(Page layout parsing data)
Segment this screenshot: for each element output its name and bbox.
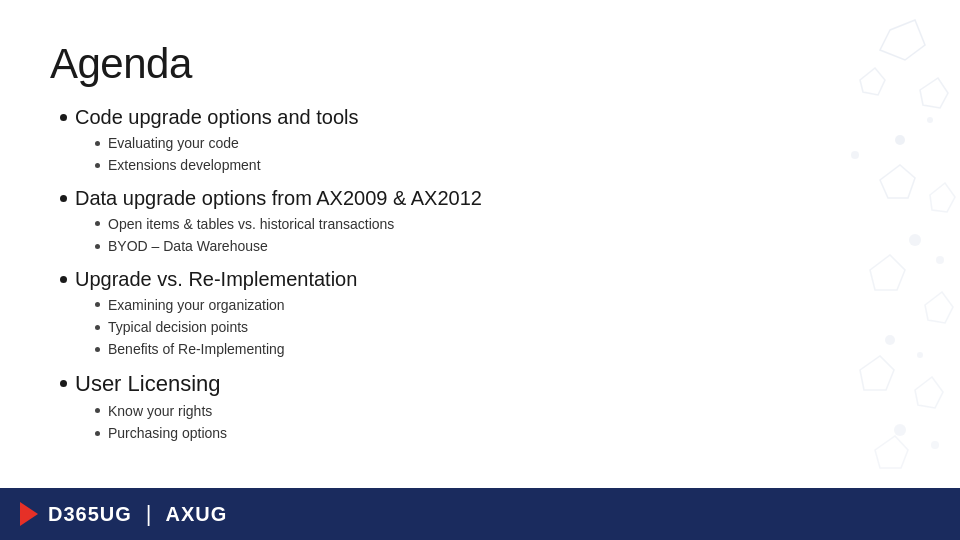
bullet-icon <box>60 195 67 202</box>
sub-bullet-icon <box>95 221 100 226</box>
sub-item-text: Open items & tables vs. historical trans… <box>108 213 394 235</box>
sub-item-text: Extensions development <box>108 154 261 176</box>
svg-point-16 <box>894 424 906 436</box>
sub-item-text: Evaluating your code <box>108 132 239 154</box>
sub-item-text: Purchasing options <box>108 422 227 444</box>
logo: D365UG | AXUG <box>20 501 227 527</box>
bullet-icon <box>60 380 67 387</box>
sub-item-text: Typical decision points <box>108 316 248 338</box>
sub-bullet-icon <box>95 302 100 307</box>
svg-marker-14 <box>860 356 894 390</box>
logo-divider: | <box>146 501 152 527</box>
svg-marker-6 <box>880 165 915 198</box>
svg-point-17 <box>931 441 939 449</box>
section-label: User Licensing <box>75 371 221 397</box>
sub-item-text: BYOD – Data Warehouse <box>108 235 268 257</box>
section-label: Data upgrade options from AX2009 & AX201… <box>75 187 482 210</box>
svg-point-4 <box>927 117 933 123</box>
sub-bullet-icon <box>95 244 100 249</box>
svg-marker-18 <box>875 436 908 468</box>
logo-triangle-icon <box>20 502 38 526</box>
sub-bullet-icon <box>95 141 100 146</box>
sub-bullet-icon <box>95 431 100 436</box>
svg-marker-11 <box>925 292 953 323</box>
svg-point-5 <box>851 151 859 159</box>
svg-point-12 <box>885 335 895 345</box>
svg-marker-10 <box>870 255 905 290</box>
bullet-icon <box>60 276 67 283</box>
svg-point-9 <box>936 256 944 264</box>
sub-item-text: Benefits of Re-Implementing <box>108 338 285 360</box>
section-label: Code upgrade options and tools <box>75 106 359 129</box>
decorative-background <box>660 0 960 490</box>
svg-marker-7 <box>930 183 955 212</box>
svg-marker-0 <box>880 20 925 60</box>
svg-point-13 <box>917 352 923 358</box>
svg-marker-2 <box>920 78 948 108</box>
logo-text-left: D365UG <box>48 503 132 526</box>
bottom-bar: D365UG | AXUG <box>0 488 960 540</box>
logo-text-right: AXUG <box>166 503 228 526</box>
sub-bullet-icon <box>95 408 100 413</box>
sub-item-text: Examining your organization <box>108 294 285 316</box>
bullet-icon <box>60 114 67 121</box>
sub-bullet-icon <box>95 163 100 168</box>
slide: Agenda Code upgrade options and toolsEva… <box>0 0 960 540</box>
section-label: Upgrade vs. Re-Implementation <box>75 268 357 291</box>
svg-point-3 <box>895 135 905 145</box>
svg-marker-15 <box>915 377 943 408</box>
sub-bullet-icon <box>95 347 100 352</box>
svg-marker-1 <box>860 68 885 95</box>
sub-bullet-icon <box>95 325 100 330</box>
sub-item-text: Know your rights <box>108 400 212 422</box>
svg-point-8 <box>909 234 921 246</box>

What to do
Report, from the entries above, each line where "section" is found.

Expected answer
section-label: User Licensing <box>75 371 221 397</box>
section-label: Data upgrade options from AX2009 & AX201… <box>75 187 482 210</box>
section-label: Code upgrade options and tools <box>75 106 359 129</box>
section-label: Upgrade vs. Re-Implementation <box>75 268 357 291</box>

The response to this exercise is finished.